This will be far off in the strange-o-sphere for many, but I’ve been working to describe lived human experience in a way that’s useful to practicing, learning, and teaching Arts Management. I’ll explore why this might be useful in a future post. But for now, here are the building blocks. I’d be grateful for specific or general comment or critique.
- Humans move across physical space, but do not move across time. There is no future to “move toward “ or “move into.” Rather the future is always a cloud of possibilities that only resolve and converge in a present moment.
- This is not exclusively true for humans, but we’re only talking about humans here.
- We therefore make sense of the world and act in it (individually and collectively) by understanding backward and guessing forward. Our sensory, cognitive, and social systems evolved to work this way.
- It does “feel” like we’re moving forward in time, comparable to how we move into a physical space, because we have evolved to feel that way. Every instant, our bodies construct a bubble of experience that combines a remembered past, a sensed present, and a predicted future.
- This construction of past, present, and immediate future feels “of a piece” but is more appropriately considered as “constructed from pieces.”
- Our sense-making and action in time, individually and collectively, is therefore defined by probability and prediction. But those probabilities are unequally distributed and dynamic, and our sensory, cognitive, and social systems are attuned to these uneven and shifting distributions.
- Not all next moments are possible or probable.
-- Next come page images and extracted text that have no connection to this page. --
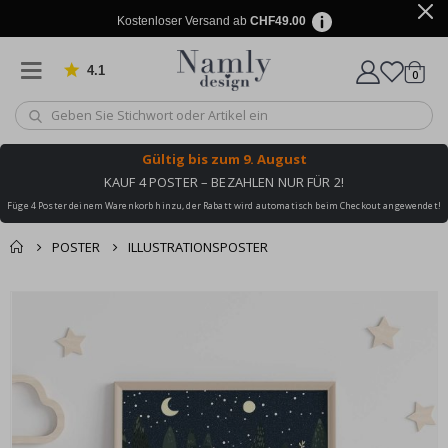
Kostenloser Versand ab
CHF49.00
4.1
Artike
von 1029 Bewertungen
0
Wagen
Gültig bis
zum 9. August
KAUF 4 POSTER – BEZAHLEN NUR FÜR 2!
Füge 4 Poster deinem Warenkorb hinzu, der Rabatt wird automatisch beim Checkout angewendet!
POSTER
ILLUSTRATIONSPOSTER
Zusammen gekaufte
Einkaufswagen
Zum
Produkte
Ende
Zur Kasse
der
Bildgalerie
springen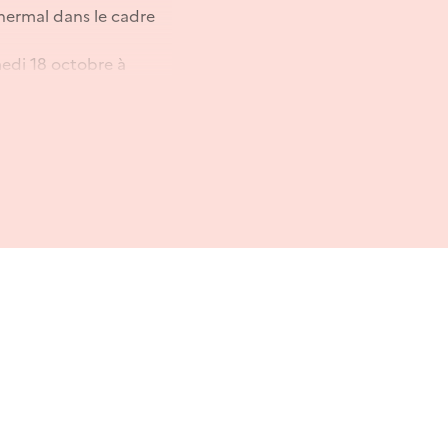
hermal dans le cadre
edi 18 octobre à
me de Clermont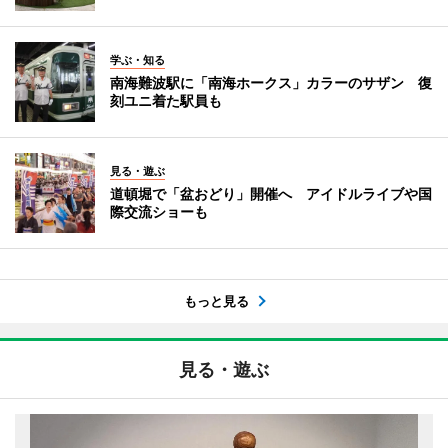
学ぶ・知る
南海難波駅に「南海ホークス」カラーのサザン 復
刻ユニ着た駅員も
見る・遊ぶ
道頓堀で「盆おどり」開催へ アイドルライブや国
際交流ショーも
もっと見る
見る・遊ぶ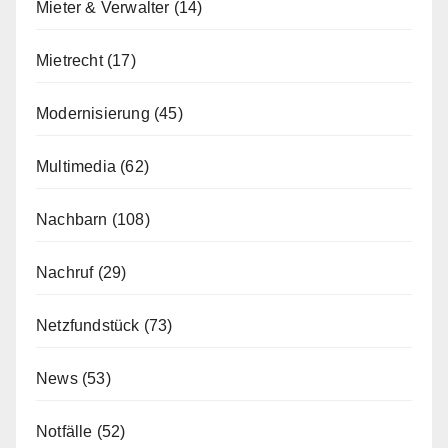
Mieter & Verwalter
(14)
Mietrecht
(17)
Modernisierung
(45)
Multimedia
(62)
Nachbarn
(108)
Nachruf
(29)
Netzfundstück
(73)
News
(53)
Notfälle
(52)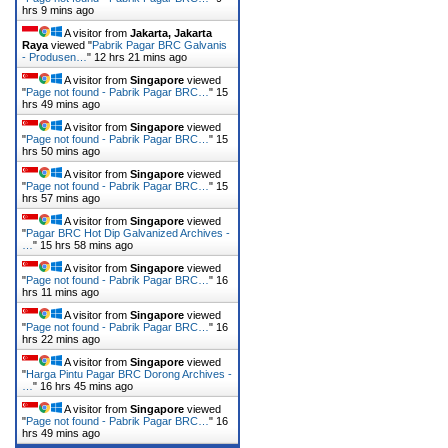
hrs 9 mins ago
A visitor from
Jakarta, Jakarta
Raya
viewed "
Pabrik Pagar BRC Galvanis
- Produsen…
"
12 hrs 21 mins ago
A visitor from
Singapore
viewed
"
Page not found - Pabrik Pagar BRC…
"
15
hrs 49 mins ago
A visitor from
Singapore
viewed
"
Page not found - Pabrik Pagar BRC…
"
15
hrs 50 mins ago
A visitor from
Singapore
viewed
"
Page not found - Pabrik Pagar BRC…
"
15
hrs 57 mins ago
A visitor from
Singapore
viewed
"
Pagar BRC Hot Dip Galvanized Archives -
…
"
15 hrs 58 mins ago
A visitor from
Singapore
viewed
"
Page not found - Pabrik Pagar BRC…
"
16
hrs 11 mins ago
A visitor from
Singapore
viewed
"
Page not found - Pabrik Pagar BRC…
"
16
hrs 22 mins ago
A visitor from
Singapore
viewed
"
Harga Pintu Pagar BRC Dorong Archives -
…
"
16 hrs 45 mins ago
A visitor from
Singapore
viewed
"
Page not found - Pabrik Pagar BRC…
"
16
hrs 49 mins ago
Rather, our possible/probable future is shaped by multiple constraints – the physical world, our physical and cognitive capacities, the choices we and others have made, the actions we take now, and a world of causal connections.
- In this view of human sense-making and action, it is not useful and often limiting to distinguish emotion and cognition. Evolving biology and neuroscience research suggests that there is no useful distinction to make.
- Uncertainty, in this context, is better understood not as an attribute of the environment, but as a relationship between the environment and our capacity to sense and make sense.
- Mastery or expertise, in this context, manifests as engaging the present and possible/probable futures with a rich and adaptive array of past patterns and practices.
The above derives from what I’ve been reading and learning about human cognition, the brain, emotion, the evolution of all of the above. Just trying to “learn out loud” to focus my thoughts and open the conversation.